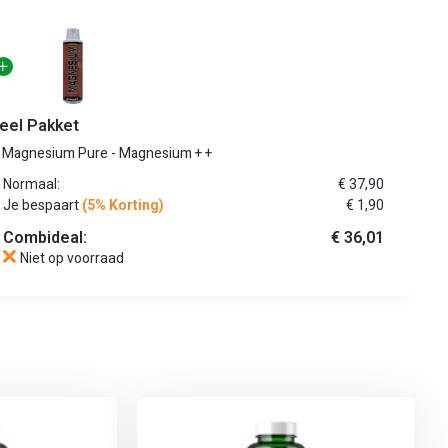
eel Pakket
+
Magnesium Pure - Magnesium
+
+
Normaal:
€ 37,90
Je bespaart
(5% Korting)
€ 1,90
Combideal:
€ 36,01
Niet op voorraad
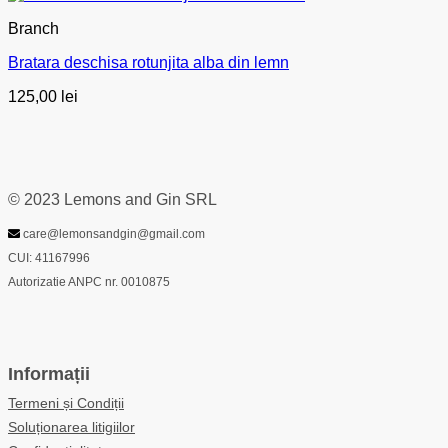
Branch
Bratara deschisa rotunjita alba din lemn
125,00
lei
© 2023 Lemons and Gin SRL
care@lemonsandgin@gmail.com
CUI: 41167996
Autorizatie ANPC nr. 0010875
Informații
Termeni și Condiții
Soluționarea litigiilor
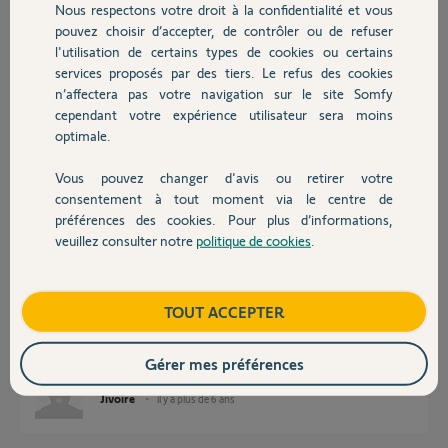
Nous respectons votre droit à la confidentialité et vous
Chauffage
Réponses
pouvez choisir d’accepter, de contrôler ou de refuser
l'utilisation de certains types de cookies ou certains
services proposés par des tiers. Le refus des cookies
Autres produits
Bonjour
n’affectera pas votre navigation sur le site Somfy
cependant votre expérience utilisateur sera moins
La caméra Lyric C1 est une camera de la marque Honeywell. Quel
optimale.
rapport avec Somfy ?
Bonne journée !
Vous pouvez changer d'avis ou retirer votre
Devis avec un pro
consentement à tout moment via le centre de
Jean-Luc B.
il y a plus de 6 ans
préférences des cookies. Pour plus d’informations,
veuillez consulter notre
politique de cookies
.
Contact
Bonjour,
Boutique
TOUT ACCEPTER
Suite à ma question, il apparaît que je ne suis pas au bon endroit
effectivement... désolée pour le dérangement...
Bonne journée
Gérer mes préférences
Jivoire
il y a plus de 6 ans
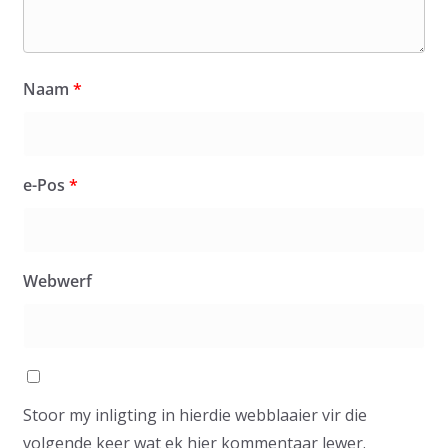
Naam
*
e-Pos
*
Webwerf
Stoor my inligting in hierdie webblaaier vir die
volgende keer wat ek hier kommentaar lewer.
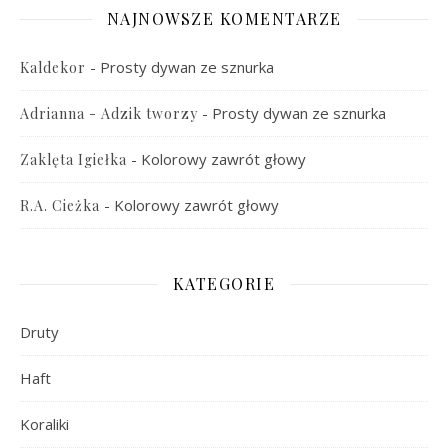
NAJNOWSZE KOMENTARZE
-
Prosty dywan ze sznurka
Kaldekor
-
Prosty dywan ze sznurka
Adrianna - Adzik tworzy
-
Kolorowy zawrót głowy
Zaklęta Igiełka
-
Kolorowy zawrót głowy
R.A. Cieżka
KATEGORIE
Druty
Haft
Koraliki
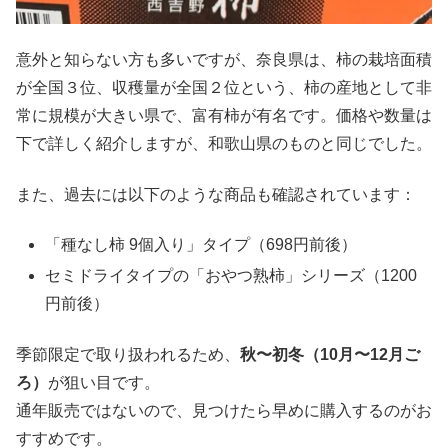
意外と知らない方も多いですが、奈良県は、柿の栽培面積
が全国３位、収穫量が全国２位という、柿の産地として非
常に規模が大きい県で、富有柿が有名です。価格や数量は
下で詳しく紹介しますが、和歌山県のものと同じでした。
また、過去には以下のような商品も確認されています：
「種なし柿 9個入り」タイプ（698円前後）
セミドライタイプの「おやつ熟柿」シリーズ（1200
円前後）
季節限定で取り扱われるため、
秋〜初冬（10月〜12月ご
ろ）
が狙い目です。
通年販売ではないので、見つけたら早めに購入するのがお
すすめです。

########################################

* [What is expected]
Once the lines containing "Somfy" in the data above are counted, give the total by itself.

* [Output]
2